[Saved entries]
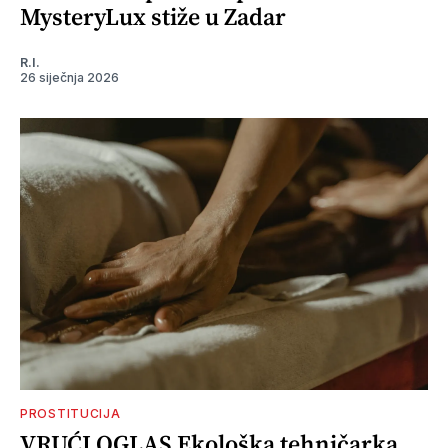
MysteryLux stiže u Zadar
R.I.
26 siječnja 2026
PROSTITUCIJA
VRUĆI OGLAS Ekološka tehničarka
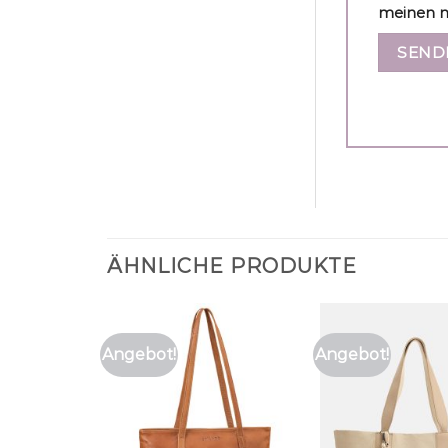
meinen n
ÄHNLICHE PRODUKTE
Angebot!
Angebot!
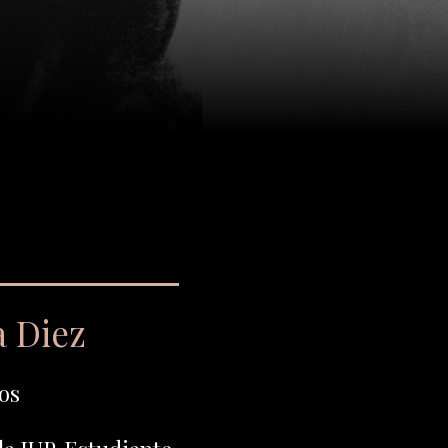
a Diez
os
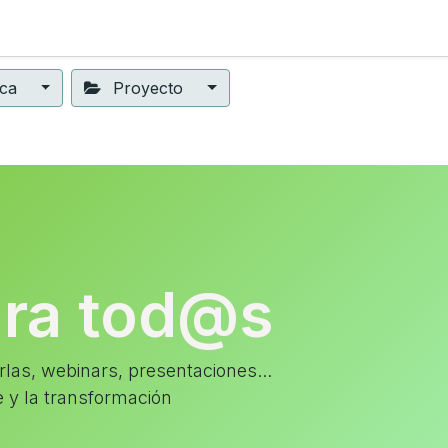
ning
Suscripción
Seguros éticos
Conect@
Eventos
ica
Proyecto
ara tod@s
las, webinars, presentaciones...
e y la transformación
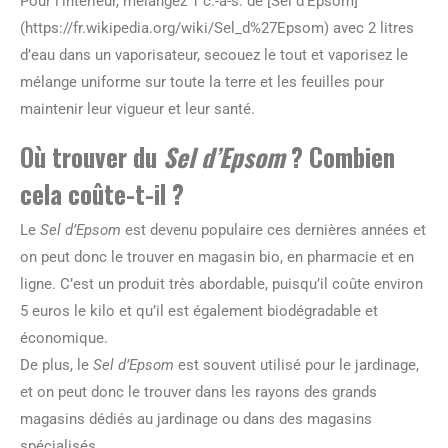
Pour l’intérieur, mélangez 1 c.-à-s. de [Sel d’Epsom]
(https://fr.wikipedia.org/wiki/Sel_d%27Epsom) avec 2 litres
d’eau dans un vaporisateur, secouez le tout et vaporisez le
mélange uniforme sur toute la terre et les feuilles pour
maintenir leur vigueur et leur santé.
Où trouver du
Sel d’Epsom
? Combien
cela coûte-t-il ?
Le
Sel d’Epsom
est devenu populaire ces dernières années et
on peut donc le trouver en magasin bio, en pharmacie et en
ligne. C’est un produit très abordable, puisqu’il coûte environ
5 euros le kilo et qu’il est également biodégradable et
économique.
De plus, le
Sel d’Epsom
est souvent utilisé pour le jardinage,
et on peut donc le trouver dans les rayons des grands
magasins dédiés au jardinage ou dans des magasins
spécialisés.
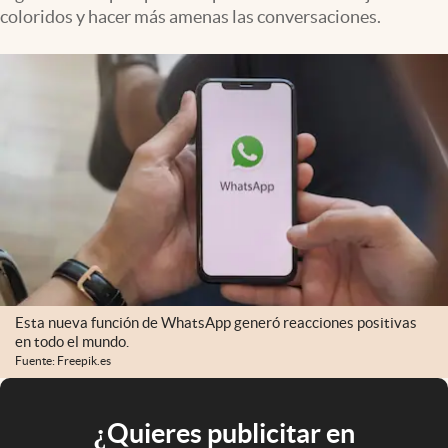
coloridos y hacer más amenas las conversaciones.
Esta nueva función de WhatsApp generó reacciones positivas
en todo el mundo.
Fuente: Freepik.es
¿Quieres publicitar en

◆ **TASK OBJECTIVE**
Review the entries above and return every line where "coûte" appears.

◆ **ANSWER TO THIS EXERCISE**
cela coûte-t-il ?
ligne. C’est un produit très abordable, puisqu’il coûte environ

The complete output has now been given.